My earliest memory, I believe, dates from 42 years ago on November 2, 1970. It’s dark, I’m lying down and my father is bending over me, saying “and tomorrow you’ll be two”.

I think this is a true memory. I’ve always thought it to be so, and I seem to have recalled it many times throughout my life, particularly as my birthday approaches.But whether this has refreshed it, or merely rebuilt it and I just remember my own construct, I can’t be certain.

According to Wikipedia’s entry on childhood amnesia (the phenomenon that adults cannot remember early childhood clearly), "memories from early childhood (around age two) are susceptible to false suggestion, making them less trustworthy". A bit like Wikipedia.

I mentioned my memory to my dad some time ago and he doesn’t believe it happened, but that could be because he doesn’t believe I could remember it. I think it is more or less accurate, but I may have altered some details. I’m pretty convinced of the words spoken, but my father’s face is blurry – it’s undeniably him but I’ve no clear picture of him in his late 20s. Also, I think I’m in a bed, not a cot, and in my own bedroom: that’s dubious because of another early memory I have, of being just a little older and breaking out of my cot, which was in my parents’ bedroom.

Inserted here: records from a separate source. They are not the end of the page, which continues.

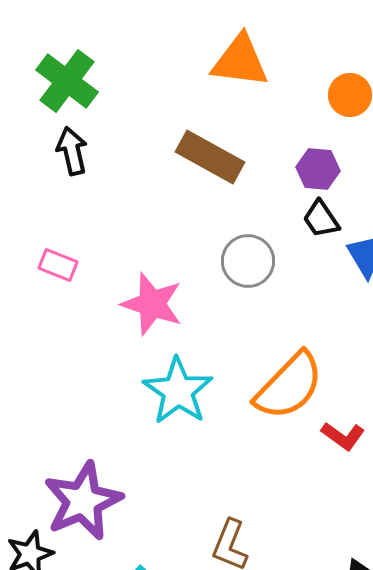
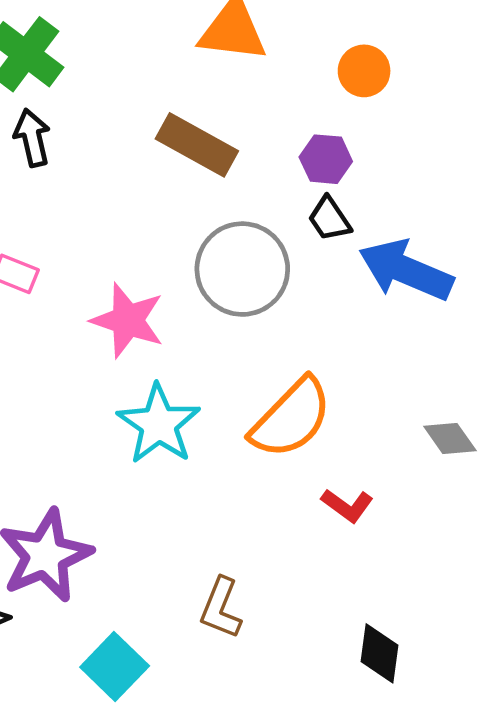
gray circle: (248, 261) -> (242, 269), size x1.5
red L-shape: (343, 436) -> (347, 505), moved

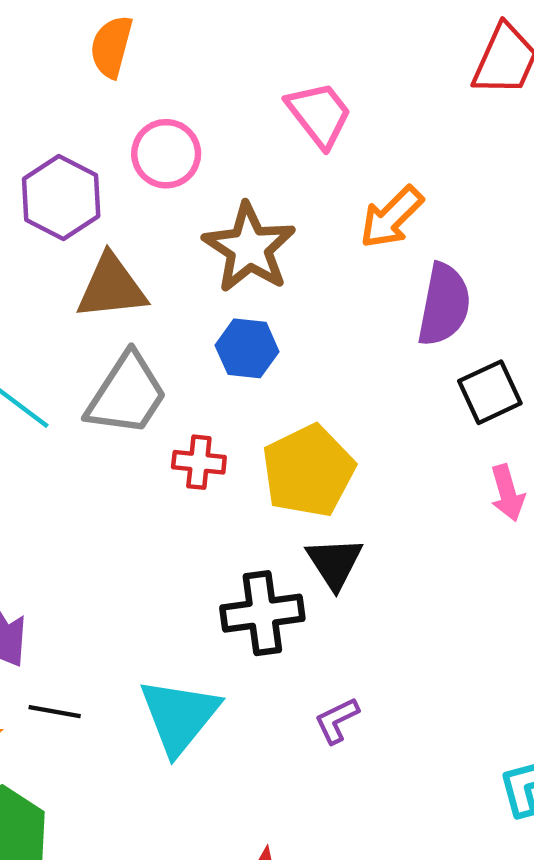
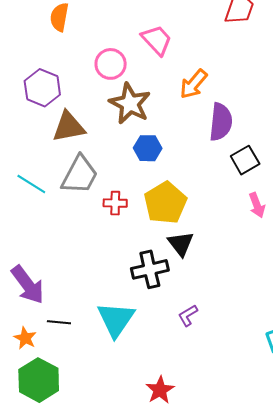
pink circle: (166, 154) -> (111, 64), moved
blue hexagon: (247, 348) -> (148, 148), moved

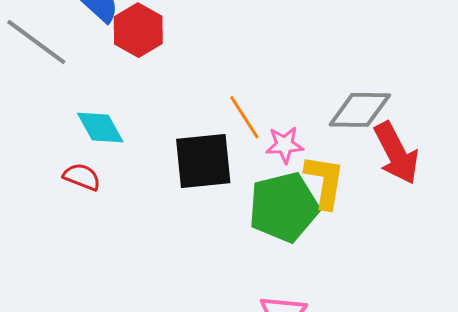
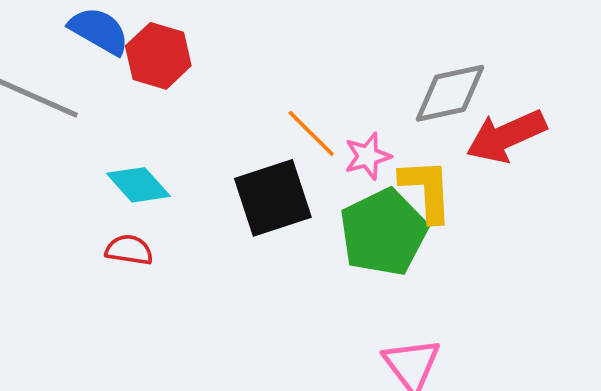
red arrow: (396, 153) -> (506, 136), turned 106

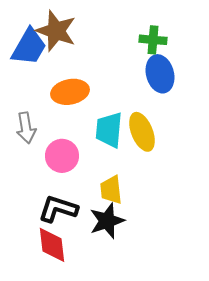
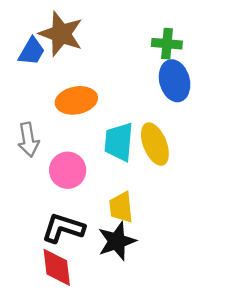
blue trapezoid: (29, 47) -> (32, 51), size x0.7

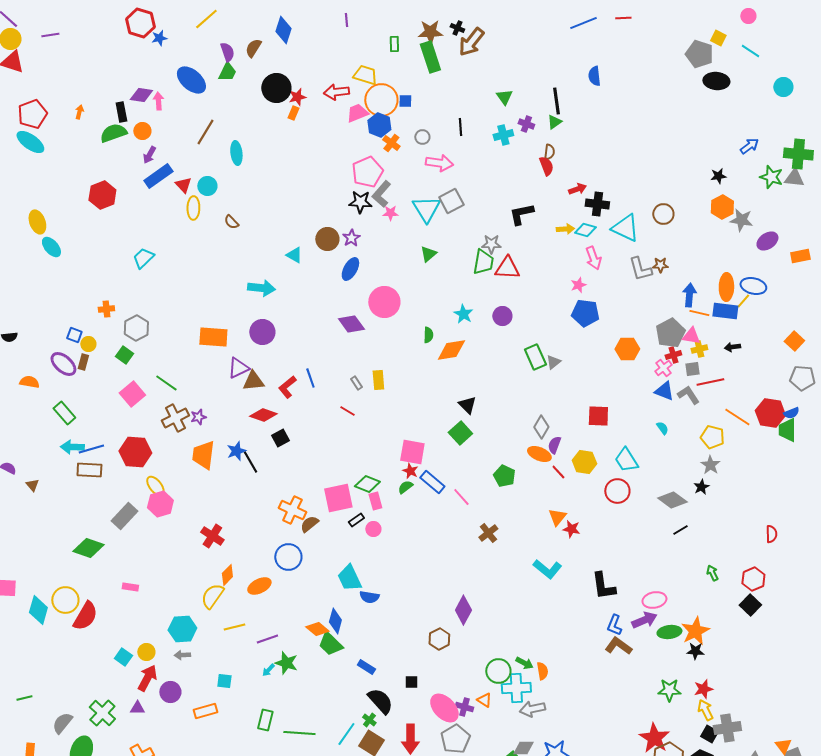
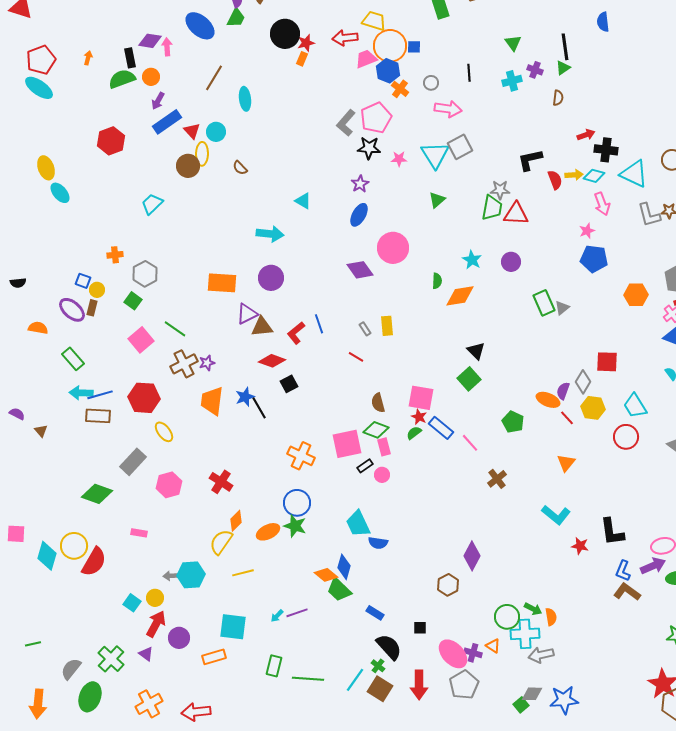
red semicircle: (546, 166) -> (555, 180), moved
gray L-shape: (381, 194) -> (346, 123), moved
brown circle: (327, 239) -> (188, 166), moved
gray diamond: (541, 427) -> (583, 382), moved
pink hexagon: (160, 504) -> (169, 485), moved
brown semicircle: (309, 524) -> (378, 403), moved, turned -66
red star: (571, 529) -> (580, 546), moved
purple line: (267, 639) -> (297, 613), moved
gray arrow: (182, 655) -> (171, 576), moved
green star: (286, 663) -> (295, 526), moved
cyan square: (224, 681) -> (233, 627), size x1.8
purple triangle: (137, 708) -> (146, 654), turned 35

That apparently quite regular escapade is still occasionally the subject of an amusing family anecdote, but I'm convinced of my memory of doing it because I remember what it felt like. One end of the cot was an integral blanket box, the outer face of which was a curved roller door. I remember clambering onto it from inside the cot and then the discomfort, the pressure on my ribs, as I spun myself round on my chest on its angular surface so I could slide down over the roller. It hurt, but not enough to stop me doing it over and over again. I think it would be hard to construct a memory of physical sensation like that.

And now I've just turned 44. How very middle-aged. Still, it’s fashionable to be middle-aged – everyone I was at school with is doing it, even the cool kids.

I’m not quite sure when you become middle-aged. Not halfway to three score years and ten, anyway – 35 is young these days, and counting anything by Biblical reference leads to nonsense about the Earth having yet to reach its 6000th birthday and our ancestors having the opportunity to own pet stegosaurs.

The generally-accepted gateway to middle age seems to be at 40, and that is closer to the halfway mark suggested by UK National Statistics, which is just about 80 (except for viewers in Scotland). So by that token, I have been middle-aged for four years, or ten per cent of my life. But these averages don’t really mean much, middle-age is more a matter of mind than of numbers. I think it happens when mortality first bites, at that point when our sense of invulnerability quietly slides away and we see the final curtain flapping in the wind, even if it is still some way away.

In my case, that was just about a year ago. In the run-up to my 43rd birthday various doctors interviewed, examined and scanned me to ascertain why I had thrashed epileptically across the office floor at the start of October; a week later I went for my first MRI, and disturbingly quickly after that had what is probably still the worst day of my life so far - November 16, 2011 - when I woke up to a phone-call telling me my lovely wee Gran had died, and then went into hospital to learn that I probably had a brain tumour.

Less than a week after that I was chatting with neurosurgeons who asked nicely if they could cut into the side of my head to check. And on December1, they did.

Just days before that operation I started this blog, so everything that followed - the whole unpleasant business of being told that I did have a tumour and it was likely to try to grow a new head, having to tell other people, and then the vaccines and radiation and chemo, the tiredness and sickness and hair-loss – have all been well documented.

So if you've read at least some of that, you'll realise that on the whole 43 hasn't been a great year for me. But while I hate to cast myself as relentlessly optimistic – I do like to examine all available silver linings for clouds – I can’t help seeing the upsides to this year: I married the love of my life, had a couple of great holidays, and my new-found sense of mortality reinforced my sense of how precious time is, which has given me greater ambition to do things for the fun, satisfaction or hell of them (more on that in later posts, perhaps).

Wish me a happy birthday. And if you want to make it happier, donate some money to The Beatson.

They’re the reason I’m feeling good and ready for another year, after all.